Box 1: The role of psychological stress.

In this article, we focus primarily on the effects of the physiological “internal” stress that cancer represents. Another important element to consider is that of external stress (e.g., emotional or psychosocial), which can contribute both to the patient’s subjective experience and potentially to the progression of cancer. While a detailed discussion of external stress in cancer is beyond the scope of the current article, we provide a brief overview of its role here. The types of external stress associated with cancer are varied. For example, the diagnosis of cancer itself can cause an enormous stress response in some individuals, and can result in some of the physiological changes discussed above (e.g., elevated glucocorticoid and glucose concentrations) [127]. Consequently, cancer patients who undergo psychological therapy (e.g., supportive group therapy, mindfulness meditation) not only show improved psychological outcomes, but also reduced cancer progression, rates of relapse, and increased survival [130] [131]. However, it is important to note that cancer-induced changes in physiology and behavior could start years before diagnosis [3][128], with the additional psychological stress of having cancer further exacerbating these problems. The role of psychological state on cancer progression can also be observed in rodent models. For example, investigators demonstrated that mice with ‘high anxiety’ have decreased immunity and increased tumor progression and metastasis [129] independent of external stressors. To what extent the stress of a cancer diagnosis compared to cancer-induced changes in the physiology that began before diagnosis (e.g., alterations in the HPA axis) contribute to systemic problems faced by cancer patients needs to be further evaluated.

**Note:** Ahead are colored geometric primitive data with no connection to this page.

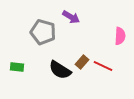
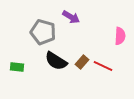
black semicircle: moved 4 px left, 9 px up
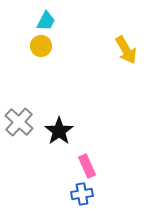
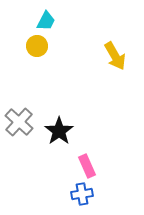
yellow circle: moved 4 px left
yellow arrow: moved 11 px left, 6 px down
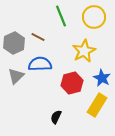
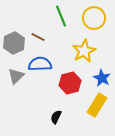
yellow circle: moved 1 px down
red hexagon: moved 2 px left
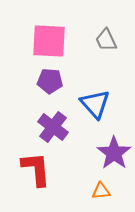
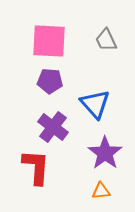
purple star: moved 9 px left
red L-shape: moved 2 px up; rotated 9 degrees clockwise
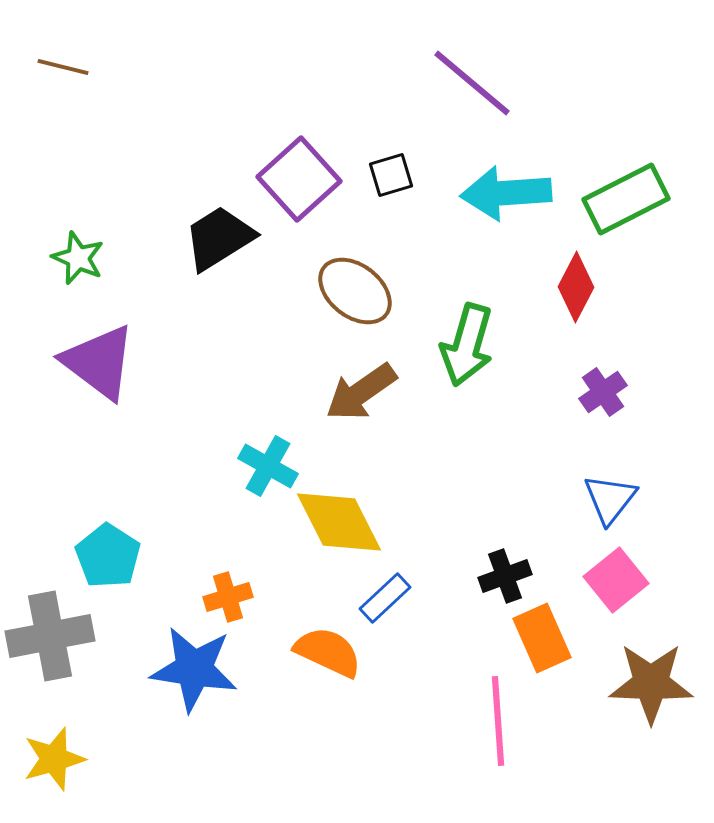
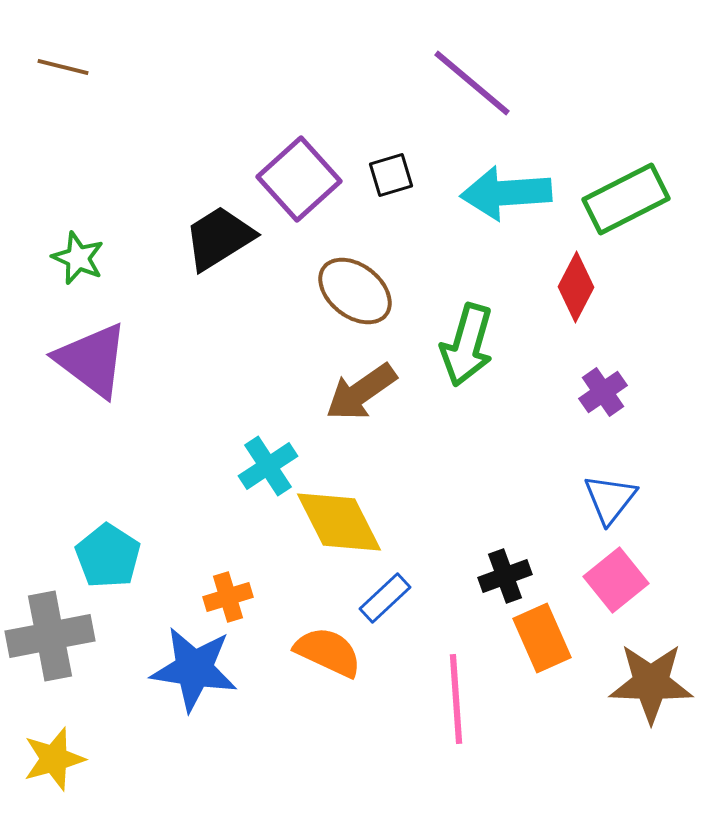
purple triangle: moved 7 px left, 2 px up
cyan cross: rotated 28 degrees clockwise
pink line: moved 42 px left, 22 px up
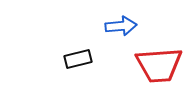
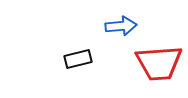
red trapezoid: moved 2 px up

The hypothalamus is a critical brain structure responsible for establishing and maintaining homeostasis in systemic physiology. It is essential for the regulation of sleep/wake behavior, body temperature, sexual behavior, appetitive and consummatory phases of feeding, systemic energy balance, and circadian rhythms, among other functions [7]. Most, if not all, genetically-identified cell types within the hypothalamus can serve an integrative function, receiving inputs from a wide variety of internal and external stimuli to tune homeostatic responses [8][9]. Many physiological cues that hypothalamic neurons sense are frequently altered in the context of cancer, including inflammatory cytokines/chemokines (e.g., IL-6) [10] [11], metabolic fuel sources and intermediates (e.g., glucose) [12], and endocrine hormones (e.g., leptin, ghrelin) [13] [14].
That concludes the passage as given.